Exercise aim:
When you copy from the entries that follow, take only the lines from the one with "Clear Cans and Seal Top Machines" down to the one with "25th–30th of", keeping both ends and dropping every picture.

-=-=-=-=-

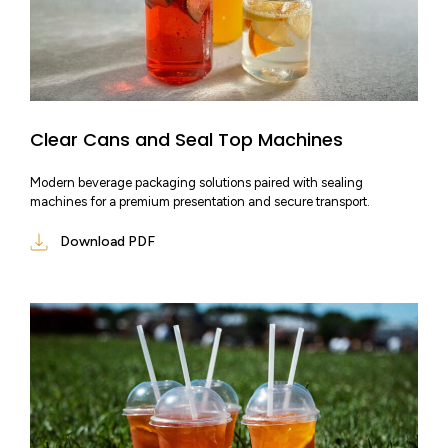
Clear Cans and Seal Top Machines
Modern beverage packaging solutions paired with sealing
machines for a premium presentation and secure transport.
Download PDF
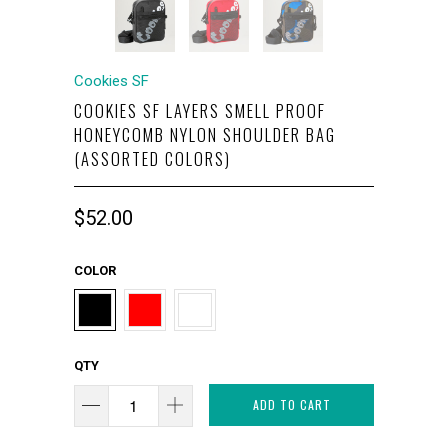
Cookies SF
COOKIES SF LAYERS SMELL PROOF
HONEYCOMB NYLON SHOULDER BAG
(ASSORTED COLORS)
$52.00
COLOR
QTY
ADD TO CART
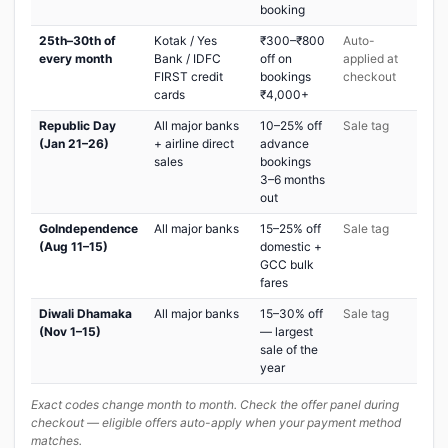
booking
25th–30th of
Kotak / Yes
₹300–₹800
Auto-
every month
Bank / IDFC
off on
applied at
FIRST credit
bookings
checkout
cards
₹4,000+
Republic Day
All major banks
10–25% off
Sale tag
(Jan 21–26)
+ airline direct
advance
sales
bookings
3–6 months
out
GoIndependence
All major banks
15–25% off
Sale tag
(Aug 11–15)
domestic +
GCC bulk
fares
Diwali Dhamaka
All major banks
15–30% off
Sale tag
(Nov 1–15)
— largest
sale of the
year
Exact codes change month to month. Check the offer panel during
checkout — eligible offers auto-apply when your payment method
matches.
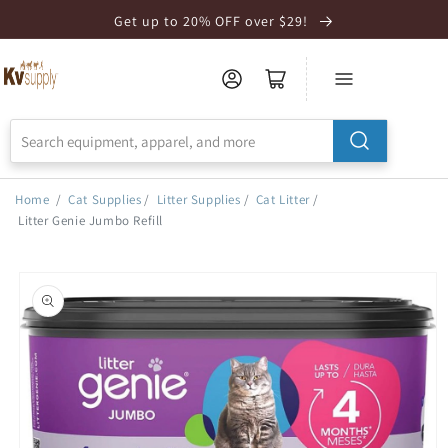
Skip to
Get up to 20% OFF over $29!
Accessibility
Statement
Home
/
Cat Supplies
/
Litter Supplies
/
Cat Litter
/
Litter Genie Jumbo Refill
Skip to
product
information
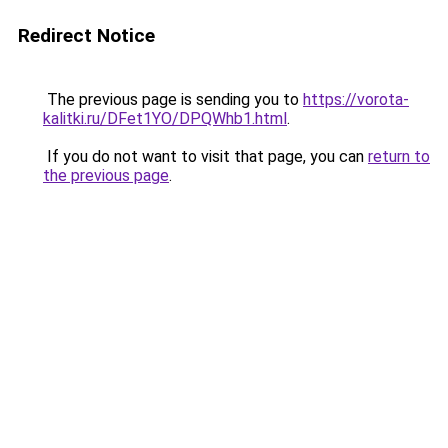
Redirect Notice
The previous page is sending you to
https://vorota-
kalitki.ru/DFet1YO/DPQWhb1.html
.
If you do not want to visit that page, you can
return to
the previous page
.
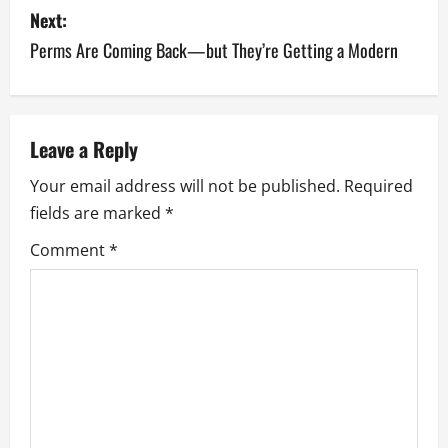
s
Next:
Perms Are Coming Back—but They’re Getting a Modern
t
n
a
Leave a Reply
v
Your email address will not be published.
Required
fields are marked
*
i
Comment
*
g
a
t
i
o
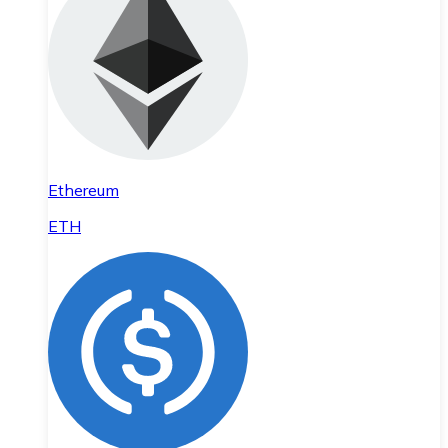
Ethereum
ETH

-=-=-=-=-

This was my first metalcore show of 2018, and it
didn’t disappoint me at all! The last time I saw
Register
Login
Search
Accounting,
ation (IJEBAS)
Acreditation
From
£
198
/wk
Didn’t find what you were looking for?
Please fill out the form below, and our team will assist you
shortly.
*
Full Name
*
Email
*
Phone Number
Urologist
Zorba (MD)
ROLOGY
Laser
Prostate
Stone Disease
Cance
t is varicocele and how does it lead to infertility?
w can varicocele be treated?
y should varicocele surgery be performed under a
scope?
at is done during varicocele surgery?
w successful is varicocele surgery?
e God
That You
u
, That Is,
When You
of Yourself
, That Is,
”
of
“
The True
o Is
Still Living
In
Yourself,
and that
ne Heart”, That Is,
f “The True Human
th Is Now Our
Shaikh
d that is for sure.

-=-=-=-=-

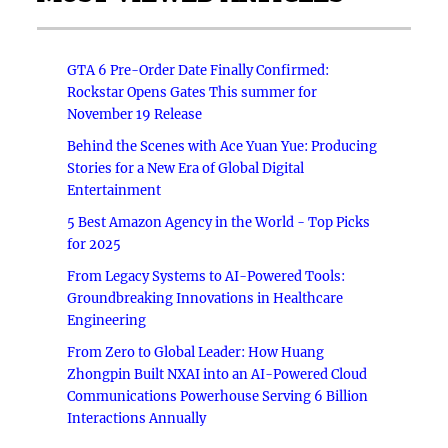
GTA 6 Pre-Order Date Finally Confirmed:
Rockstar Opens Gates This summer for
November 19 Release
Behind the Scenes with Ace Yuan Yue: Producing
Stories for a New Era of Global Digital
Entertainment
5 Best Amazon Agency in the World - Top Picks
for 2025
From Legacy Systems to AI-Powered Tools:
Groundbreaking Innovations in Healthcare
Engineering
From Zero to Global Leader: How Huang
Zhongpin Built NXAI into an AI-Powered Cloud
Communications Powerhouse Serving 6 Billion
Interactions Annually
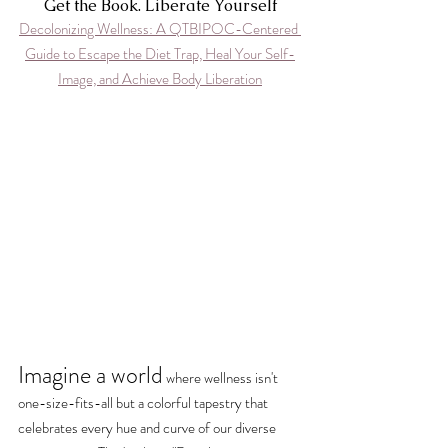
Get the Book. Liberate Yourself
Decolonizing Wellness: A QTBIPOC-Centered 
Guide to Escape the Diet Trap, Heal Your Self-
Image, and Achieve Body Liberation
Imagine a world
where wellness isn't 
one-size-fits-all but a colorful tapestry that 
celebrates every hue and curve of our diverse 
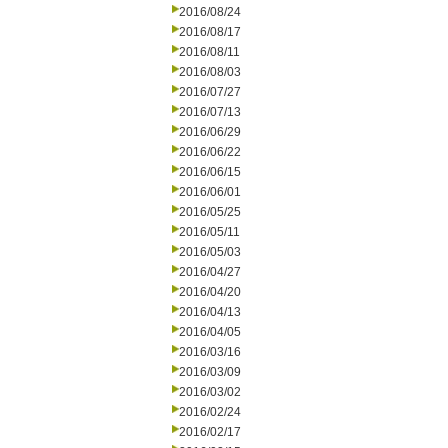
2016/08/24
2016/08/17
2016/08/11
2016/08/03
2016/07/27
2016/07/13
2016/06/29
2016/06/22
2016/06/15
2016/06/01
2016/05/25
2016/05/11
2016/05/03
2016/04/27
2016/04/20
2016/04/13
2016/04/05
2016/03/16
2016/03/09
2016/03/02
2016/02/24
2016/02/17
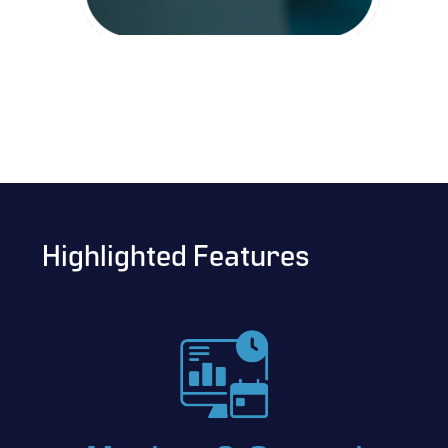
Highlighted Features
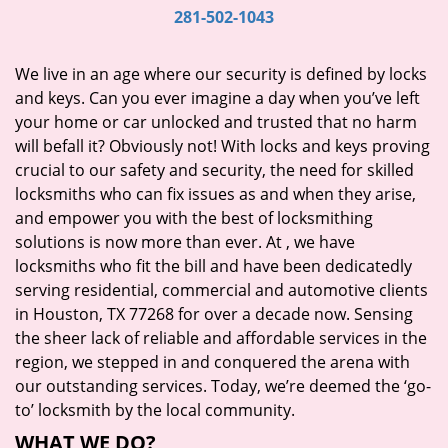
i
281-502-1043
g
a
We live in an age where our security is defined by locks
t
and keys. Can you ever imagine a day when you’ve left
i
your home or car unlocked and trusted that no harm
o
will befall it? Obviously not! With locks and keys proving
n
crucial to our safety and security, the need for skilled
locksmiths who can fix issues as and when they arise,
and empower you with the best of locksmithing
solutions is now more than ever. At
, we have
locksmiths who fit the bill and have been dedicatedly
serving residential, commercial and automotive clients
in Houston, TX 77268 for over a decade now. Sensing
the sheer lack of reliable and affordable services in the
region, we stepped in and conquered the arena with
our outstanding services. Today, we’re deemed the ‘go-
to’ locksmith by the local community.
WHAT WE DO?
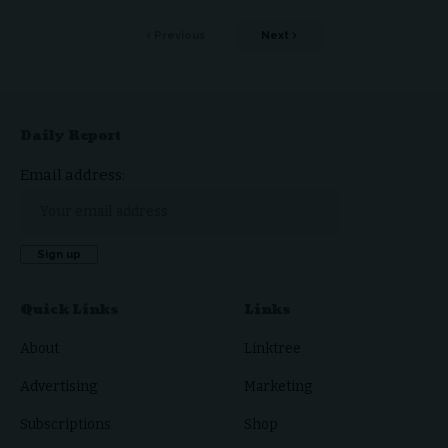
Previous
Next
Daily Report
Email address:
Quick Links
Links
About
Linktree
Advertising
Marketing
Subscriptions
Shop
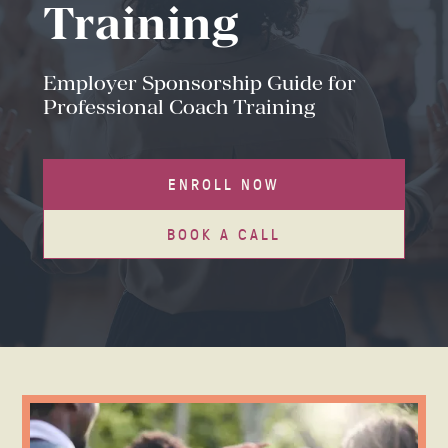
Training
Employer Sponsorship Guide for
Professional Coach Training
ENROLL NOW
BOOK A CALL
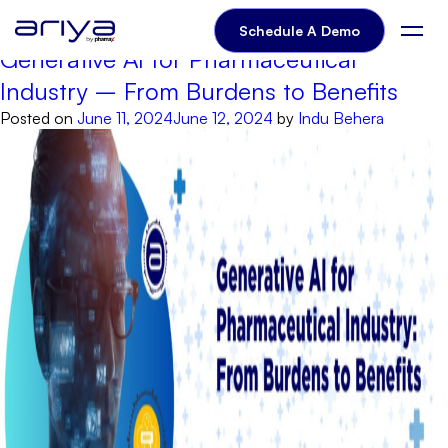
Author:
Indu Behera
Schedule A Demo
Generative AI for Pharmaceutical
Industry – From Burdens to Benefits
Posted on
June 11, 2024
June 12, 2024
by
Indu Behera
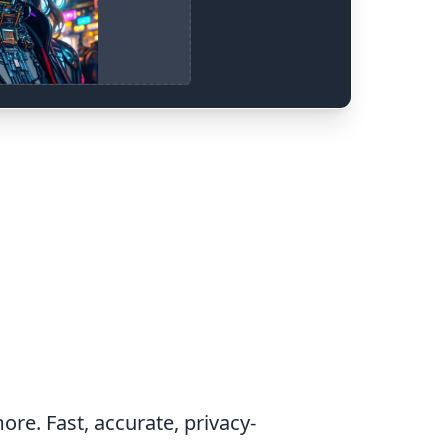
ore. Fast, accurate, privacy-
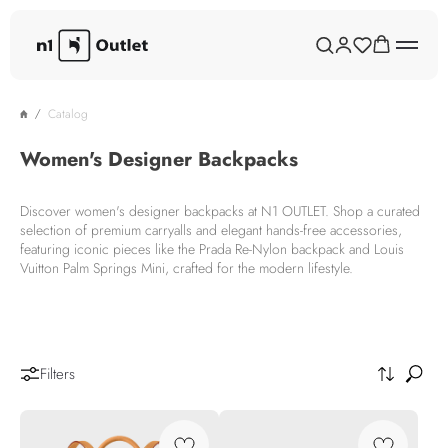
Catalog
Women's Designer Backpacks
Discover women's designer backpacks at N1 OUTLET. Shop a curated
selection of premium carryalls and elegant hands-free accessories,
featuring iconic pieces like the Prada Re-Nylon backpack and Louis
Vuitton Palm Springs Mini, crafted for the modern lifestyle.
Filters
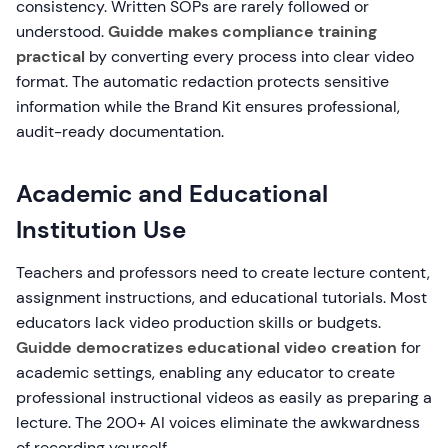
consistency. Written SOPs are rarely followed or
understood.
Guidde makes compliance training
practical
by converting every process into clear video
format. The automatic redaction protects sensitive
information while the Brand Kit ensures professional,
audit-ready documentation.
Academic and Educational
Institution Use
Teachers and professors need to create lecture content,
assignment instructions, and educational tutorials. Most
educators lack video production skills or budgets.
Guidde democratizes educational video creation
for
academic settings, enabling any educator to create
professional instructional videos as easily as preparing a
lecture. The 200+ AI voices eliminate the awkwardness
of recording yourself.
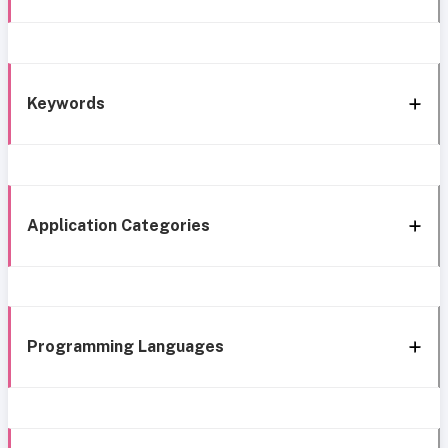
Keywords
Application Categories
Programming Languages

-=-=-=-=-

Task result:
Clear Cans and Seal Top Machines
Modern beverage packaging solutions paired with sealing
machines for a premium presentation and secure transport.
Download PDF
Cookies SF
COOKIES SF LAYERS SMELL PROOF
HONEYCOMB NYLON SHOULDER BAG
(ASSORTED COLORS)
$52.00
COLOR
QTY
ADD TO CART
booking
25th–30th of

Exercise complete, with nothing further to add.